(Collected data)
━━━━━━━━━━━━━━━━━━━━━━━━━━━━━━

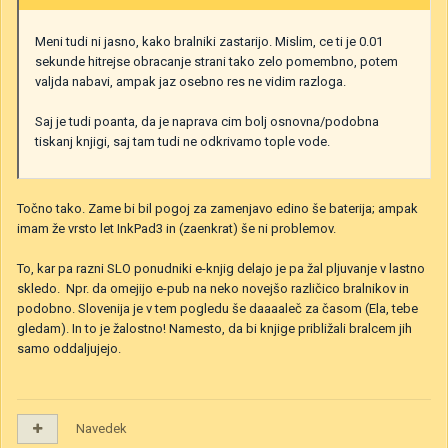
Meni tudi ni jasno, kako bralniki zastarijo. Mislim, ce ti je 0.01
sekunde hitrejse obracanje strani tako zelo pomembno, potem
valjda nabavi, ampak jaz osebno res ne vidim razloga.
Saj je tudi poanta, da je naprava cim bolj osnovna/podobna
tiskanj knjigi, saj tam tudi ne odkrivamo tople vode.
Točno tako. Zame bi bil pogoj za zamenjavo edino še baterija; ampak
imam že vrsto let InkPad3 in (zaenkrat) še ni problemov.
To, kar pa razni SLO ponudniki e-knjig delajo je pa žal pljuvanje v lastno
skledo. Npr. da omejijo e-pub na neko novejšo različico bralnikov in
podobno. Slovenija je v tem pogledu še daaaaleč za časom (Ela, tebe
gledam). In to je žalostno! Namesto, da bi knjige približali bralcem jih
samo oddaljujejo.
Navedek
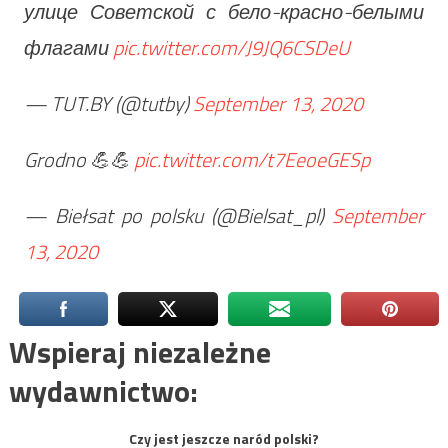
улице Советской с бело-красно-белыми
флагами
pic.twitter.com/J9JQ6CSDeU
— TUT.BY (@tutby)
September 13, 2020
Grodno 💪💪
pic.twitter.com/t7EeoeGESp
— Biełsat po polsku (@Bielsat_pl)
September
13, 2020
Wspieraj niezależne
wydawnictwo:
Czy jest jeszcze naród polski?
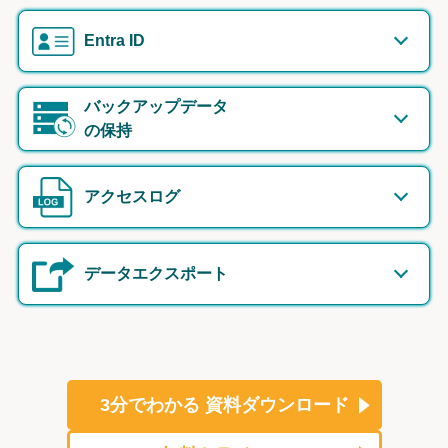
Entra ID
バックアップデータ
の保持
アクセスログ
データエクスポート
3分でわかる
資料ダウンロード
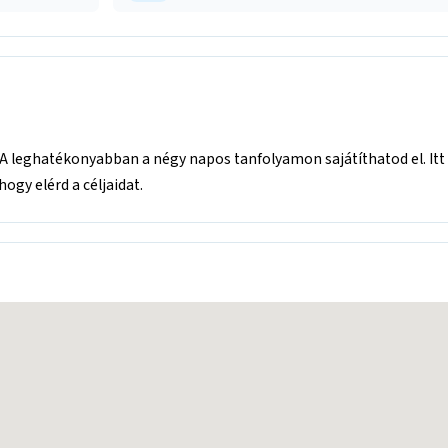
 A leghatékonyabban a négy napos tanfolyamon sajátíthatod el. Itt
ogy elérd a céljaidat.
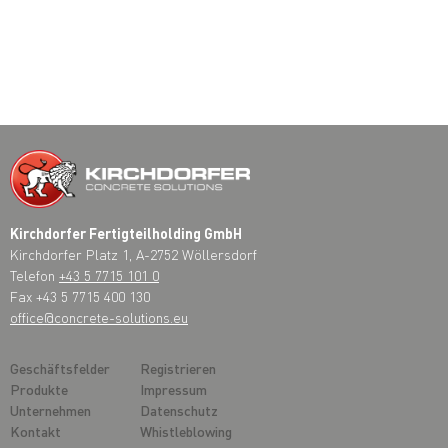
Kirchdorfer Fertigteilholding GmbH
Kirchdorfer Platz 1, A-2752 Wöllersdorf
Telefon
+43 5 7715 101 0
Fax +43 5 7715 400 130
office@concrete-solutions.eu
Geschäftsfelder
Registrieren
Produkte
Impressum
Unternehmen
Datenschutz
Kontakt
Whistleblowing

━━━━━━━━━━━━━━━━━━━━━━━━━━━━━━

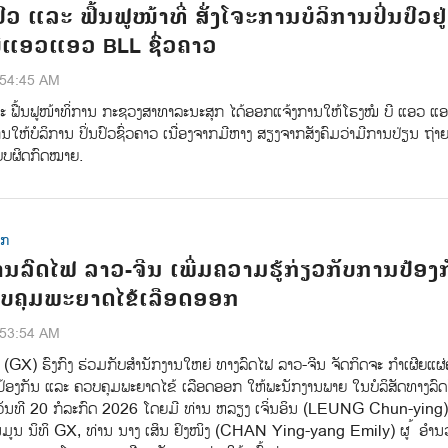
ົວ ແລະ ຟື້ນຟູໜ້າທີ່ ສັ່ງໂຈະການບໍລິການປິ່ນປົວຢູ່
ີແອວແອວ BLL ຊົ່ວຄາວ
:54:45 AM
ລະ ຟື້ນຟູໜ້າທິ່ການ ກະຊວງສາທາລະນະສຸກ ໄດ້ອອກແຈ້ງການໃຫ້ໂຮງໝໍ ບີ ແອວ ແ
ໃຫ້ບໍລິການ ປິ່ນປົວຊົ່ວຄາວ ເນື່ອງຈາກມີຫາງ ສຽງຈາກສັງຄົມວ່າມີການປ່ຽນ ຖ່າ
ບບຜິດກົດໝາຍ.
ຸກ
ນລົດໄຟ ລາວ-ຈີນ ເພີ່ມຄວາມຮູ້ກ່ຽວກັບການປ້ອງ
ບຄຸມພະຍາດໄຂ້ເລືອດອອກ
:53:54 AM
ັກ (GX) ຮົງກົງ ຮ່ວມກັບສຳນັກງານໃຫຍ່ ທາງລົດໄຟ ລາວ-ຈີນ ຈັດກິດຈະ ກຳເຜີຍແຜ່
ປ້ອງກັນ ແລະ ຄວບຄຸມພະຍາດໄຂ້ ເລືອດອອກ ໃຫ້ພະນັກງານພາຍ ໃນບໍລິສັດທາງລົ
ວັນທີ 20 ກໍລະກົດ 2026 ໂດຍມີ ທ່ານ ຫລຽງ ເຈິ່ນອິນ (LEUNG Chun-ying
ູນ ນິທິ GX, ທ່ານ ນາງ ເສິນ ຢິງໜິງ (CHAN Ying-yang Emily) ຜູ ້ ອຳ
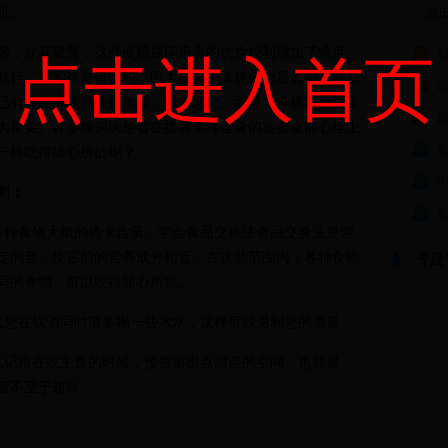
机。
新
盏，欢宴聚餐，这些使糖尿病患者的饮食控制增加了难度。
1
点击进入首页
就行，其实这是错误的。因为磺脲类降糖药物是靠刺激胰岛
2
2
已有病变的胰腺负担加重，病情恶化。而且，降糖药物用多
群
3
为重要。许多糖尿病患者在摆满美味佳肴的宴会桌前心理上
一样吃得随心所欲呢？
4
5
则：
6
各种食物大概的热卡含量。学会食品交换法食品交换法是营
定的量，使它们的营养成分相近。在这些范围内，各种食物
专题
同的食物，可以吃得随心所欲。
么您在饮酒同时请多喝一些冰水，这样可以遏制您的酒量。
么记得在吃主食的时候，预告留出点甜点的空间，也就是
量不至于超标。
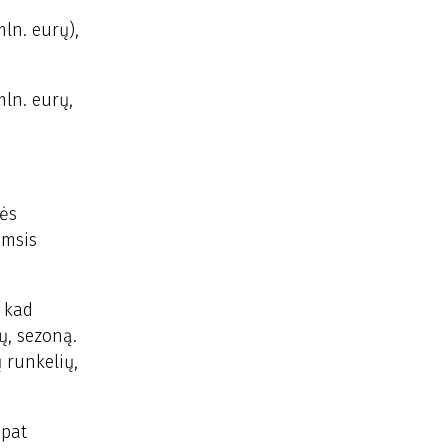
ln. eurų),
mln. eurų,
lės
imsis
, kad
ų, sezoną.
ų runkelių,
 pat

━━━━━━━━━━━━━━━━━━━━━━━━━━━━━━

Tell me how many lines in the entries contain the string "twitter", and give nothing besides that number.

2